Ao ser questionado sobre rumores a respeito de seu estado psicológico e de um suposto abuso de substâncias na rotina sufocante da CBF, o ex-mandatário negou ter quadro de dependência alcoólica, admitindo apenas o uso inadequado de bebidas associadas a remédios.

“Nunca tive dependência de álcool e tenho acompanhamento médico que comprova isso. O que acontecia era um hábito de degustar vinhos que, em momentos de muita pressão, cheguei a misturar com remédios para dormir.
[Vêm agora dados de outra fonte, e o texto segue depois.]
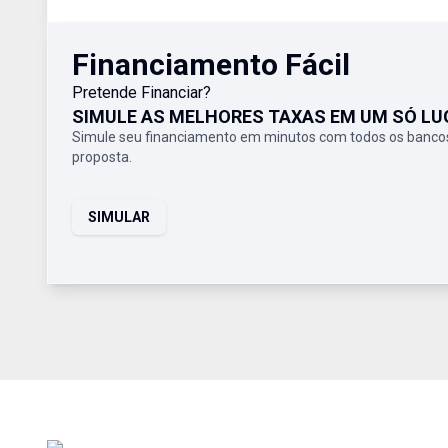
Financiamento Fácil
Pretende Financiar?
SIMULE AS MELHORES TAXAS EM UM SÓ LU
Simule seu financiamento em minutos com todos os bancos
proposta.
SIMULAR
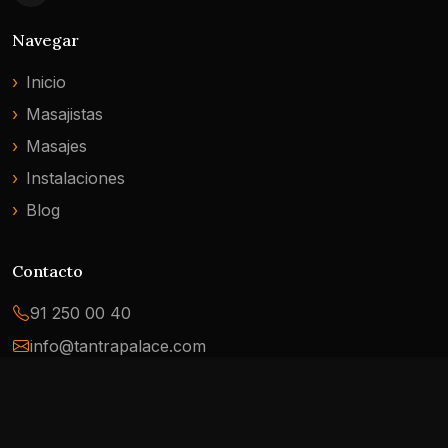
Navegar
Inicio
Masajistas
Masajes
Instalaciones
Blog
Contacto
91 250 00 40
info@tantrapalace.com
Av. de Menéndez Pelayo, 2 - 28009 Madrid
Legal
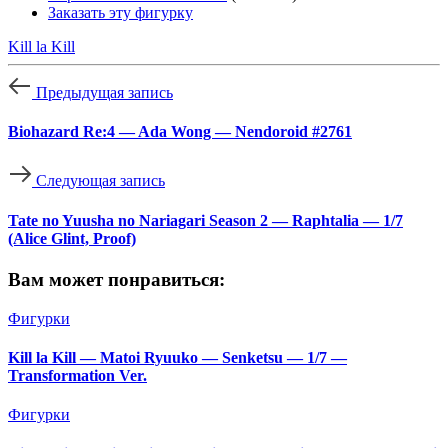
Заказать эту фигурку
Kill la Kill
Предыдущая запись
Biohazard Re:4 — Ada Wong — Nendoroid #2761
Следующая запись
Tate no Yuusha no Nariagari Season 2 — Raphtalia — 1/7
(Alice Glint, Proof)
Вам может понравиться:
Фигурки
Kill la Kill — Matoi Ryuuko — Senketsu — 1/7 —
Transformation Ver.
Фигурки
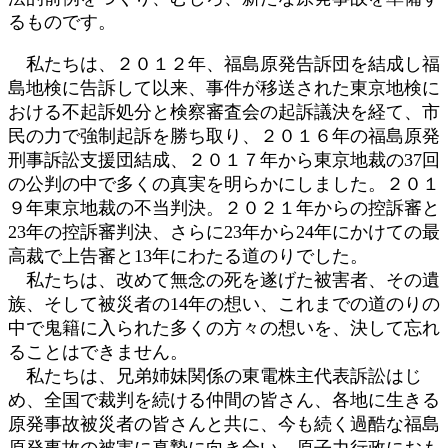
るものです。
私たちは、２０１２年、福島原発告訴団を結成し福
島地検に告訴して以来、事件が移送された東京地検に
おける不起訴処分と検察審査会の起訴議決を経て、市
民の力で強制起訴を勝ち取り、２０１６年の福島原発
刑事訴訟支援団結成、２０１７年から東京地裁の37回
の公判の中で多くの真実を明らかにしました。２０１
９年東京地裁の不当判決。２０２１年からの控訴審と
23年の控訴審判決、さらに23年から24年にかけての最
高裁で上告審と13年にわたる道のりでした。
私たちは、改めて無念の死を遂げた被害者、その遺
族、そして被災者の14年の想い、これまでの道のりの
中で鬼籍に入られた多くの方々の想いを、決して忘れ
ることはできません。
私たちは、兄弟姉妹関係の東電株主代表訴訟はじ
め、全国で裁判を続ける仲間の皆さん、各地に生きる
原発事故被災者の皆さんと共に、今も続く過酷な福島
原発事故の被害に真摯に向き合い、原子力行政におも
Isso não justifica ou atenua meu comportamento inadequado, que foi fora do padrão da minha vida toda, mas não havia alcoolismo”, frisou.

Retaguarda familiar e alegada evolução pessoal

O dirigente também enfatizou o papel central da esposa, do filho e dos pais para atravessar o desgaste da exposição midiática e apoiar seu retorno ao cenário esportivo.

“Minha mulher não esteve fora do meu lado por nenhum segundo porque sabia da minha índole e de que ali não havia intenção de ferir ninguém. Minha família compreendeu que o São Paulo é minha paixão e apoia minha pré-candidatura”, disse.

Segundo Caboclo, o período longe dos holofotes serviu para um processo de maturação nas relações interpessoais e de escuta ativa: “Ganhei maturidade e empatia. Hoje compreendo muito mais as vulnerabilidades e a realidade individual de cada colaborador com quem trabalho”.

A corrida eleitoral no São Paulo e a rejeição política

A movimentação de Rogério Caboclo ocorre em um momento de acentuada reorganização política no Morumbi. Após o impeachment de Julio Casares no início de 2026 e a transição sob o comando interino de Harry Massis, o clube se prepara para eleger seu novo presidente para o triênio 2027-2029.

Apesar de contar com a articulação de conselheiros influentes — incluindo o apoio público do presidente do Conselho Deliberativo, Olten Ayres de Abreu Júnior —, a pré-candidatura de Caboclo enfrenta grande resistência entre torcedores e alas oposicionistas, que consideram o desgaste de sua imagem um risco institucional ao Tricolor.

Ao abordar essa rejeição nas redes e nos bastidores políticos, o dirigente alegou estar preparado emocionalmente para o embate

“Encaro essa pré-candidatura como uma missão. Tenho vida financeira resolvida e não quero nada do clube. Sei da dificuldade e da resistência, mas sei também o que fiz pelo São Paulo nos anos 2000 no departamento financeiro, o que fiz na FPF e na CBF em termos de gestão austera. O São Paulo precisa de uma administração profissional para não ficar estagnado nos próximos anos”, completou.